**Task:** The lines from the start of the records below through the line containing "tecnologías." are to be copied exactly, both ends included, with nothing added.

**Source material:**
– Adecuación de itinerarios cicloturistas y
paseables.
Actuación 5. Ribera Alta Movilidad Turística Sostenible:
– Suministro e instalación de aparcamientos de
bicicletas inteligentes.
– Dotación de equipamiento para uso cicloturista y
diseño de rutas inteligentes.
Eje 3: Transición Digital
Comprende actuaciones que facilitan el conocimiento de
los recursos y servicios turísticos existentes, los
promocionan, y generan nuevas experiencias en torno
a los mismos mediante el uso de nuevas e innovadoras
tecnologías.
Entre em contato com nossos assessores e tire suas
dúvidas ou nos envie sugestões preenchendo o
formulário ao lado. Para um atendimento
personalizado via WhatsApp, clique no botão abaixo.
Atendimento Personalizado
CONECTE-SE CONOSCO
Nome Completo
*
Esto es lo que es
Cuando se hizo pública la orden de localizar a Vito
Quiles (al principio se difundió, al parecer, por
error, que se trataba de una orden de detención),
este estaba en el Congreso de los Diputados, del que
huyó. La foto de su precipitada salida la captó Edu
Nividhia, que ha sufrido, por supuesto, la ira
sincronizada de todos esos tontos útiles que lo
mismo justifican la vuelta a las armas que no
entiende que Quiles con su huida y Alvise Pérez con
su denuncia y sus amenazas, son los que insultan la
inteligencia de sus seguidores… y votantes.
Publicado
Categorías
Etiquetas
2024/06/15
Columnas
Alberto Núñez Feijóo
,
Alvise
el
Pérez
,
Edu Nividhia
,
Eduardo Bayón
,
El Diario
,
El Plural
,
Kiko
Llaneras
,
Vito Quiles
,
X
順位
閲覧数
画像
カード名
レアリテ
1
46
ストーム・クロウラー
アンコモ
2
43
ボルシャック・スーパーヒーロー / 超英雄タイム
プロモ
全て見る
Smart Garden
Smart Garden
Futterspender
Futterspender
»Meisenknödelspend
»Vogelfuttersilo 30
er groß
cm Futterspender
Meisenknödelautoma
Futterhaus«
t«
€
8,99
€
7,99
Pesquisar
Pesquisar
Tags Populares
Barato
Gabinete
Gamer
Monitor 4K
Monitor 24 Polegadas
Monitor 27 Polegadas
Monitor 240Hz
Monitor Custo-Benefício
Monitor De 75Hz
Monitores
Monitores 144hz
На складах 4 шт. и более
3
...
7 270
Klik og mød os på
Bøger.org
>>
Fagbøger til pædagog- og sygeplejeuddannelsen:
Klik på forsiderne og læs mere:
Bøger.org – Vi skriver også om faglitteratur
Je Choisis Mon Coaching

**Exercise output:**
– Adecuación de itinerarios cicloturistas y
paseables.
Actuación 5. Ribera Alta Movilidad Turística Sostenible:
– Suministro e instalación de aparcamientos de
bicicletas inteligentes.
– Dotación de equipamiento para uso cicloturista y
diseño de rutas inteligentes.
Eje 3: Transición Digital
Comprende actuaciones que facilitan el conocimiento de
los recursos y servicios turísticos existentes, los
promocionan, y generan nuevas experiencias en torno
a los mismos mediante el uso de nuevas e innovadoras
tecnologías.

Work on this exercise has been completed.